KOFA Data Center
****************

The KOFA data center cares for managing CSV files and importing then.

.. :doctest:
.. :layer: waeup.kofa.testing.KOFAUnitTestLayer

Creating a data center
======================

A data center can be created easily:

    >>> from waeup.kofa.datacenter import DataCenter
    >>> mydatacenter = DataCenter()
    >>> mydatacenter
    <waeup.kofa.datacenter.DataCenter object at 0x...>

Each data center has a location in file system where files are stored:

    >>> storagepath = mydatacenter.storage
    >>> storagepath
    '/tmp/tmp...'


Managing the storage path
-------------------------

We can set another storage path:

    >>> import os
    >>> os.mkdir('newlocation')
    >>> newpath = os.path.abspath('newlocation')
    >>> mydatacenter.setStoragePath(newpath)
    []

The result here is a list of filenames, that could not be
copied. Luckily, this list is empty.

When we set a new storage path, we can tell to move all files in the
old location to the new one. To see this feature in action, we first
have to put a file into the old location:

    >>> open(os.path.join(newpath, 'myfile.txt'), 'wb').write('hello')

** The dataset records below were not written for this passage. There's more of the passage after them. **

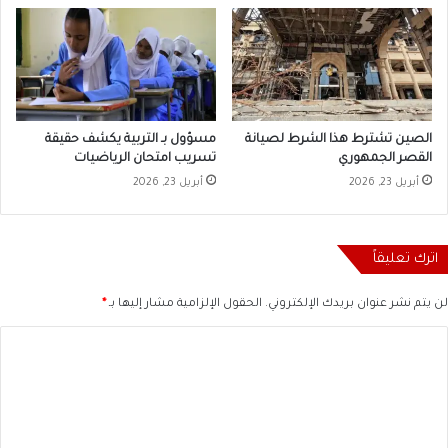
الصين تشترط هذا الشرط لصيانة
مسؤول بـ التربية يكشف حقيقة
القصر الجمهوري
تسريب امتحان الرياضيات
أبريل 23, 2026
أبريل 23, 2026
اترك تعليقاً
لن يتم نشر عنوان بريدك الإلكتروني.
الحقول الإلزامية مشار إليها بـ
*
ا
ل
ت
ع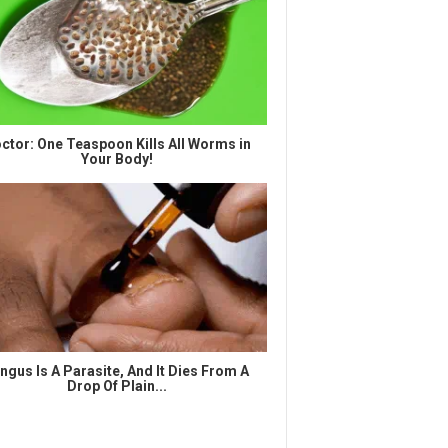
ctor: One Teaspoon Kills All Worms in
Your Body!
ngus Is A Parasite, And It Dies From A
Drop Of Plain...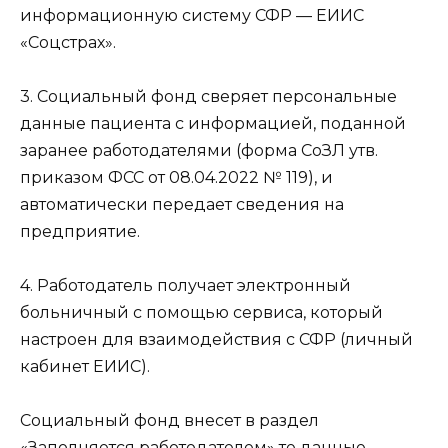
информационную систему СФР — ЕИИС
«Соцстрах».
3. Социальный фонд сверяет персональные
данные пациента с информацией, поданной
заранее работодателями (форма СоЗЛ утв.
приказом ФСС от 08.04.2022 № 119), и
автоматически передает сведения на
предприятие.
4. Работодатель получает электронный
больничный с помощью сервиса, который
настроен для взаимодействия с СФР (личный
кабинет ЕИИС).
Социальный фонд внесет в раздел
«Заполняется работодателем» те данные,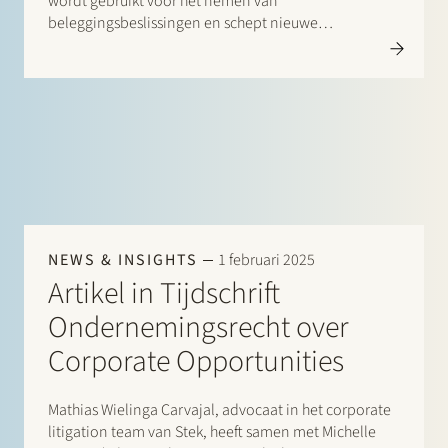
wordt gebruikt voor het nemen van
beleggingsbeslissingen en schept nieuwe
mogelijkheden om (oneerlijk) voordeel te behalen op
de effectenmarkten. In de Verenigde Staten wordt
steeds meer aandacht besteed aan alternative data
en ook in de Europese Unie is…
NEWS & INSIGHTS
1 februari 2025
Artikel in Tijdschrift
Ondernemingsrecht over
Corporate Opportunities
Mathias Wielinga Carvajal, advocaat in het corporate
litigation team van Stek, heeft samen met Michelle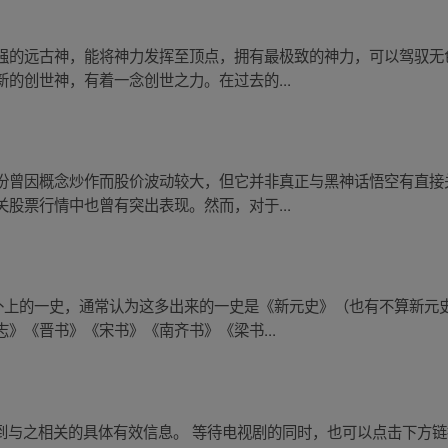
强的远古神，能将神力发挥至顶点，拥有最极致的神力，可以驾驭无
的创世神，有着一念创世之力。在过去的...
份曾因概念炒作而股价波动较大，但它并非真正与黑神话悟空有直接
股票行情中也曾有突出表现。然而，对于...
上补上的一史，通常认为这多出来的一史是《新元史》（也有不算新元
》《晋书》《宋书》《南齐书》《梁书...
查询到与之相关的具体有效信息。 等待电视剧的同时，也可以点击下方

Now we can set a new location and the file will be copied:

    >>> verynewpath = os.path.abspath('verynewlocation')
    >>> os.mkdir(verynewpath)

    >>> mydatacenter.setStoragePath(verynewpath, move=True)
    []

    >>> storagepath = mydatacenter.storage
    >>> 'myfile.txt' in os.listdir(verynewpath)
    True

We remove the created file to have a clean testing environment for
upcoming examples:

    >>> os.unlink(os.path.join(storagepath, 'myfile.txt'))

Uploading files
===============

We can get a list of files stored in that location:

    >>> mydatacenter.getFiles()
    []

Let's put some file in the storage:

    >>> import os
    >>> filepath = os.path.join(storagepath, 'data.csv')
    >>> open(filepath, 'wb').write('Some Content\n')

Now we can find a file:

    >>> mydatacenter.getFiles()
    [<waeup.kofa.datacenter.DataCenterFile object at 0x...>]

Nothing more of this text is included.